Wall Street Journal: How to Live Freer in New Hampshire

How to Live Freer in New Hampshire

With all eyes on Wisconsin this past week, overlooked has been the conservative policy changes that are moving ahead in New Hampshire. In recent days the New Hampshire House, where the GOP controls nearly three-quarters of the 400 seats, passed a bill to repeal the state cap-and-trade law that imposes a tax on energy use and a bill to make New Hampshire a right-to-work state.

Democratic Gov. John Lynch has vowed to veto both bills, but my sources in Concord say there’s a chance that the vetoes could be overridden.
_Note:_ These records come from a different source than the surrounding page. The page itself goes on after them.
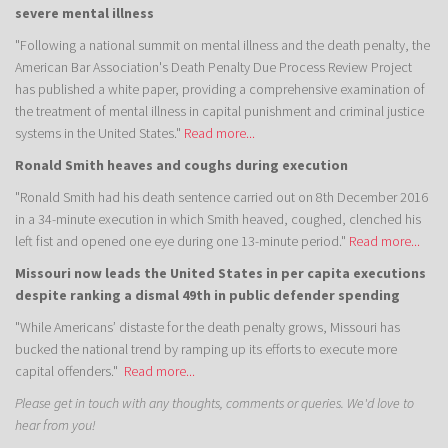
severe mental illness
"Following a national summit on mental illness and the death penalty, the
American Bar Association's Death Penalty Due Process Review Project
has published a white paper, providing a comprehensive examination of
the treatment of mental illness in capital punishment and criminal justice
systems in the United States."
Read more...
Ronald Smith heaves and coughs during execution
"Ronald Smith had his death sentence carried out on 8th December 2016
in a 34-minute execution in which Smith heaved, coughed, clenched his
left fist and opened one eye during one 13-minute period."
Read more...
Missouri now leads the United States in per capita executions
despite ranking a dismal 49th in public defender spending
"While Americans’ distaste for the death penalty grows, Missouri has
bucked the national trend by ramping up its efforts to execute more
capital offenders."
Read more...
Please get in touch with any thoughts, comments or queries. We'd love to
hear from you!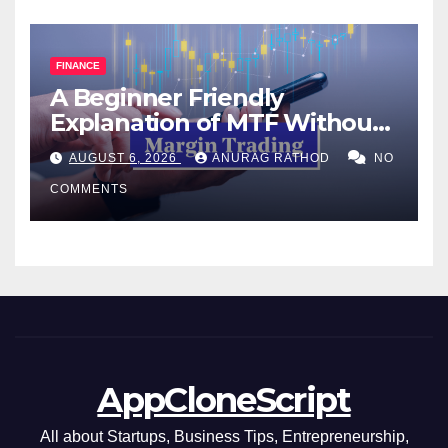
FINANCE
A Beginner Friendly
Explanation of MTF Without
Confusing Jargon for
AUGUST 6, 2026
ANURAG RATHOD
NO
Smarter Decisions
COMMENTS
AppCloneScript
All about Startups, Business Tips, Entrepreneurship,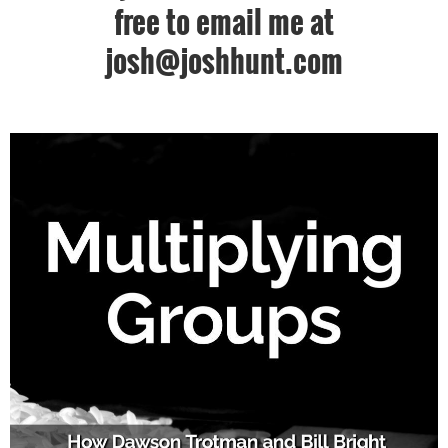
free to email me at
josh@joshhunt.com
Meanwhile, Republicans are also set to pass a spending reduction bill with the kinds of public sector pension reforms that have incited protests from the labor unions in the Midwest.

New Hampshire has always been the island of liberty and low taxes surrounded by a sea of Northeastern-style socialism. It’s the only state in the region without an income tax or statewide sales tax, and per-capita spending is about half of what’s found in New York and New Jersey. Republicans won huge majorities in both houses in November after turning blue in 2008 and voting for President Obama.

If New Hampshire becomes a right-to-work state, it would be the only New England state that does not force workers to join a union and pay dues. The bill passed by 221-131 but still lacks the two-thirds majority that’s needed for a veto override. House Deputy Speaker Pamela Tucker said that becoming a right-to-work state “would help us become a haven for employers seeking a pro-business environment.” She added: “Freedom is a core New Hampshire belief, and freedom of association and choice is a fundamental right of every New Hampshire citizen.”

In 2008, New Hampshire joined something called the Regional Greenhouse Gas Initiative, a region-wide cap-and-trade system for state utilities. So far, it’s resulted in about $27 million in higher electric costs for consumers, and the environmental benefits have been dubious. “It does nothing to reduce greenhouse gases because jobs and businesses just move to other states,” says Corey Lewandowski, the New Hampshire director of Americans for Prosperity. His group is working to make New Hampshire the first state in the nation to repeal an existing global warming law. The repeal bill passed with a two-thirds majority, and the state Senate is expected to follow suit with the necessary margin to override a veto.